Display MorePilotltd quoted the Mesa CabClone manual as saying:
It may be "acceptable" from a "you won't blow anything up" standpoint. It doesn't necessarily mean you will get a good profile if you cut this corner.
Consider that if it doesn't change the interaction between the amp and cabinet, why not just make one Cabclone with 16 or 8 ohm specs, and a second with 8 or 4 ohm specs. Why bother making a 4 ohm unit? Somehow, it seems that there must be a difference. Or is the end user supposed to expect that using a 16 ohm Cabclone with an 8 ohm cab will give the exact same result as using an 8 ohm Cabclone with an 8 ohm cabinet?
My Mesa 20/20 amp comes with outputs for all three standard nominal impedance specs. I know that I can plug a 4 ohm cab into an 8 ohm output. It will not sound the same as using the 4 ohm output with the 4 ohm cab.

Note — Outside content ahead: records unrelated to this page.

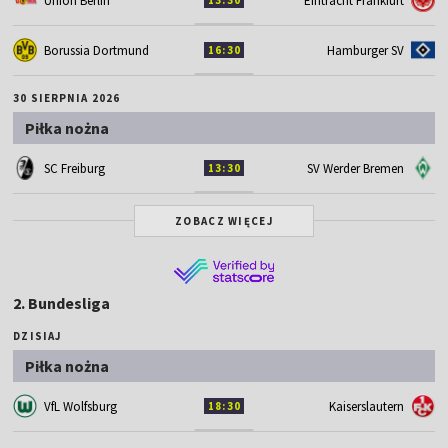
Union Berlin
Eintracht Frankfurt
13:30
Borussia Dortmund
Hamburger SV
16:30
30 SIERPNIA 2026
Piłka nożna
SC Freiburg
SV Werder Bremen
13:30
ZOBACZ WIĘCEJ
2. Bundesliga
DZISIAJ
Piłka nożna
VfL Wolfsburg
Kaiserslautern
18:30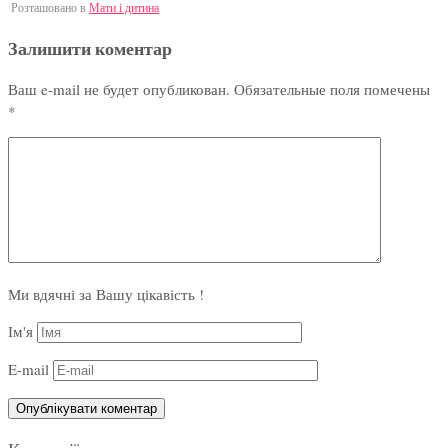
Розташовано в
Мати і дитина
Залишити коментар
Ваш e-mail не будет опубликован.
Обязательные поля помечены
*
Ми вдячні за Вашу цікавість !
Ім'я
E-mail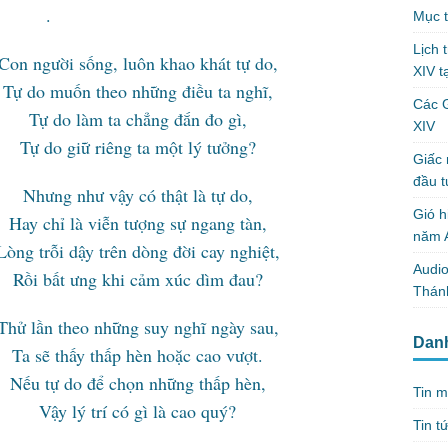
.
Mục t
Lịch 
, luôn khao khát tự do,
XIV t
eo những điều ta nghĩ,
Các 
ta chẳng đắn đo gì,
XIV
êng ta một lý tưởng?
Giấc 
đầu t
ậy có thật là tự do,
Gió h
ễn tượng sự ngang tàn,
năm A
rên dòng đời cay nghiệt,
Audio
khi cảm xúc dìm đau?
Thánh
hững suy nghĩ ngày sau,
Dan
ấp hèn hoặc cao vượt.
 chọn những thấp hèn,
Tin m
 có gì là cao quý?
Tin t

If I'm going to the trouble of doing Direct Amp profiling, I don't want to chance altering the result by cutting corners. I'm no expert. This is just my take on the subject of this form of profiling.
Scratch17
http://www.leo.ne.kr/data//101…705_active+direct+box.gif
look at above picture - you have untouched part of the signal going from the amp to the cab. What is you take is only Ac voltage from the connection of this two(Input to output).
There is a pot - you can regulate a Ac signal amplitude with this. So basically 22k resistor and 1k Pot is a voltage divider. So it is no matter how many watts you deliver to the cab you can set by this divider desired signal amplitude from the DI output.
From what you are writing you do not understand that when your cab has lower impedance then the output impedance of the amp you have lower signal in Volts so you can't destroy a DI. But if you connect larger impedance to the low impedance output your signal become larger and can destroy the DI IC's. I think such Di is bad projecting example.
You can always protect IC from over-voltages by Zener diodes.